The map of Berland is a rectangle of the size n × m, which consists of cells of size 1 × 1. Each cell is either land or water. The map is surrounded by the ocean.

Lakes are the maximal regions of water cells, connected by sides, which are not connected with the ocean.
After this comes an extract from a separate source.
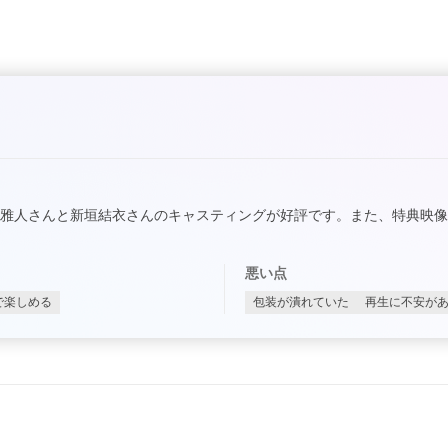
雅人さんと新垣結衣さんのキャスティングが好評です。また、特典映像
悪い点
で楽しめる
包装が潰れていた
再生に不安が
Formally, lake is a set of water cells, such that it's possible to get from any cell of the set to any other without leaving the set and moving only to cells adjacent by the side, none of them is located on the border of the rectangle, and it's impossible to add one more water cell to the set such that it will be connected with any other cell.

You task is to fill up with the earth the minimum number of water cells so that there will be exactly k lakes in Berland. Note that the initial number of lakes on the map is not less than k.

Input

The first line of the input contains three integers nm

 and k (1 ≤ n, m ≤ 50, 0 ≤ k ≤ 50) — the sizes of the map and the number of lakes which should be left on the map.

The next n lines contain m characters each — the description of the map. Each of the characters is either '.' (it means that the corresponding cell is water) or '*' (it means that the corresponding cell is land).

It is guaranteed that the map contain at least k lakes.

Output

In the first line print the minimum number of cells which should be transformed from water to land.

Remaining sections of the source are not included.